The records below must be output exactly, with no images carried over.
────────────────────
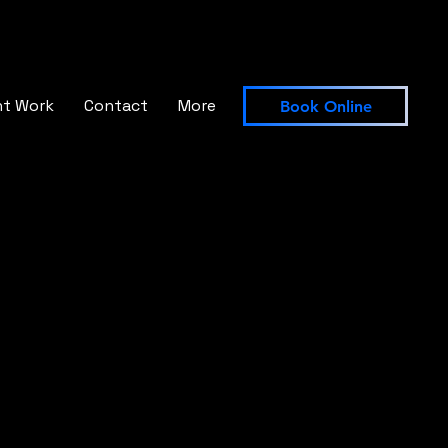
nt Work
Contact
More
Book Online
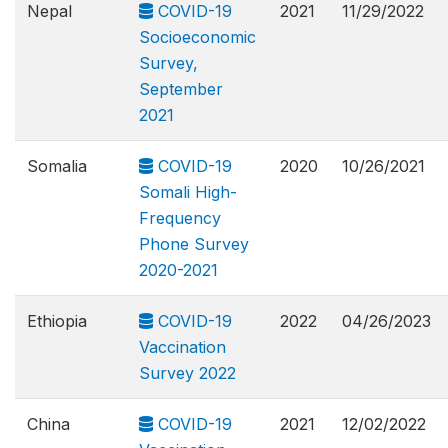
Nepal
COVID-19
2021
11/29/2022
Socioeconomic
Survey,
September
2021
Somalia
COVID-19
2020
10/26/2021
Somali High-
Frequency
Phone Survey
2020-2021
Ethiopia
COVID-19
2022
04/26/2023
Vaccination
Survey 2022
China
COVID-19
2021
12/02/2022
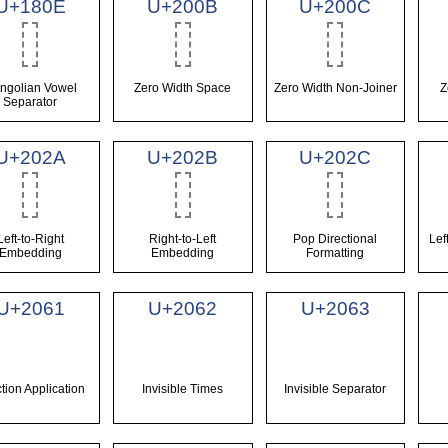
U+180E
U+200B
U+200C
ngolian Vowel
Zero Width Space
Zero Width Non-Joiner
Z
Separator
U+202A
U+202B
U+202C
Left-to-Right
Right-to-Left
Pop Directional
Lef
Embedding
Embedding
Formatting
U+2061
U+2062
U+2063
tion Application
Invisible Times
Invisible Separator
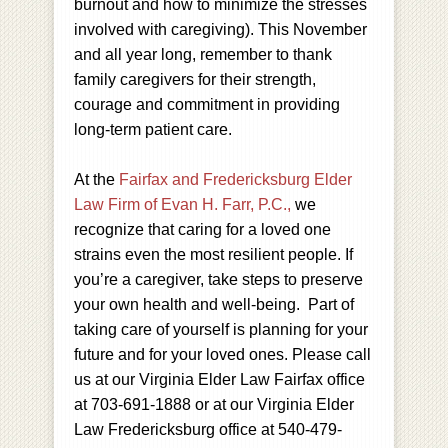
burnout and how to minimize the stresses
involved with caregiving). This November
and all year long, remember to thank
family caregivers for their strength,
courage and commitment in providing
long-term patient care.
At the
Fairfax and Fredericksburg Elder
Law Firm of Evan H. Farr, P.C.,
we
recognize that caring for a loved one
strains even the most resilient people. If
you’re a caregiver, take steps to preserve
your own health and well-being. Part of
taking care of yourself is planning for your
future and for your loved ones. Please call
us at our Virginia Elder Law Fairfax office
at 703-691-1888 or at our Virginia Elder
Law Fredericksburg office at 540-479-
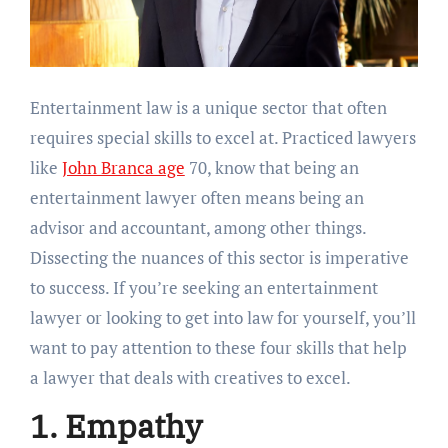
Entertainment law is a unique sector that often
requires special skills to excel at. Practiced lawyers
like
John Branca age
70, know that being an
entertainment lawyer often means being an
advisor and accountant, among other things.
Dissecting the nuances of this sector is imperative
to success. If you’re seeking an entertainment
lawyer or looking to get into law for yourself, you’ll
want to pay attention to these four skills that help
a lawyer that deals with creatives to excel.
1. Empathy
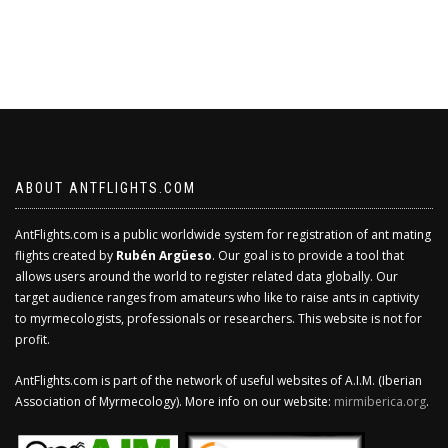
ABOUT ANTFLIGHTS.COM
AntFlights.com is a public worldwide system for registration of ant mating
flights created by
Rubén Argüeso
. Our goal is to provide a tool that
allows users around the world to register related data globally. Our
target audience ranges from amateurs who like to raise ants in captivity
to myrmecologists, professionals or researchers. This website is not for
profit.
AntFlights.com is part of the network of useful websites of A.I.M. (Iberian
Association of Myrmecology). More info on our website:
mirmiberica.org
.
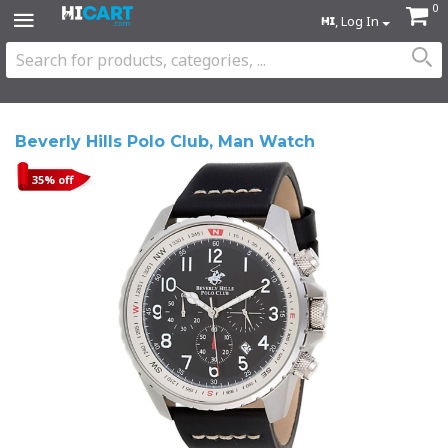
0
, Log In
Beverly Hills Polo Club, Man Watch
35% off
────────────────────
▸ **Written reply**
nt Work
Contact
More
Book Online
Nepal
COVID-19
2021
11/29/2022
Socioeconomic
Survey,
September
2021
Somalia
COVID-19
2020
10/26/2021
Somali High-
Frequency
Phone Survey
2020-2021
Ethiopia
COVID-19
2022
04/26/2023
Vaccination
Survey 2022
China
COVID-19
2021
12/02/2022
U+180E
U+200B
U+200C
ngolian Vowel
Zero Width Space
Zero Width Non-Joiner
Z
Separator
U+202A
U+202B
U+202C
Left-to-Right
Right-to-Left
Pop Directional
Lef
Embedding
Embedding
Formatting
U+2061
U+2062
U+2063
tion Application
Invisible Times
Invisible Separator
burnout and how to minimize the stresses
involved with caregiving). This November
and all year long, remember to thank
family caregivers for their strength,
courage and commitment in providing
long-term patient care.
At the
Fairfax and Fredericksburg Elder
Law Firm of Evan H. Farr, P.C.,
we
recognize that caring for a loved one
strains even the most resilient people. If
you’re a caregiver, take steps to preserve
your own health and well-being. Part of
taking care of yourself is planning for your
future and for your loved ones. Please call
us at our Virginia Elder Law Fairfax office
at 703-691-1888 or at our Virginia Elder
Law Fredericksburg office at 540-479-
Entertainment law is a unique sector that often
requires special skills to excel at. Practiced lawyers
like
John Branca age
70, know that being an
entertainment lawyer often means being an
advisor and accountant, among other things.
Dissecting the nuances of this sector is imperative
to success. If you’re seeking an entertainment
lawyer or looking to get into law for yourself, you’ll
want to pay attention to these four skills that help
a lawyer that deals with creatives to excel.
1. Empathy
ABOUT ANTFLIGHTS.COM
AntFlights.com is a public worldwide system for registration of ant mating
flights created by
Rubén Argüeso
. Our goal is to provide a tool that
allows users around the world to register related data globally. Our
target audience ranges from amateurs who like to raise ants in captivity
to myrmecologists, professionals or researchers. This website is not for
profit.
AntFlights.com is part of the network of useful websites of A.I.M. (Iberian
Association of Myrmecology). More info on our website:
mirmiberica.org
.
0
, Log In
Beverly Hills Polo Club, Man Watch
35% off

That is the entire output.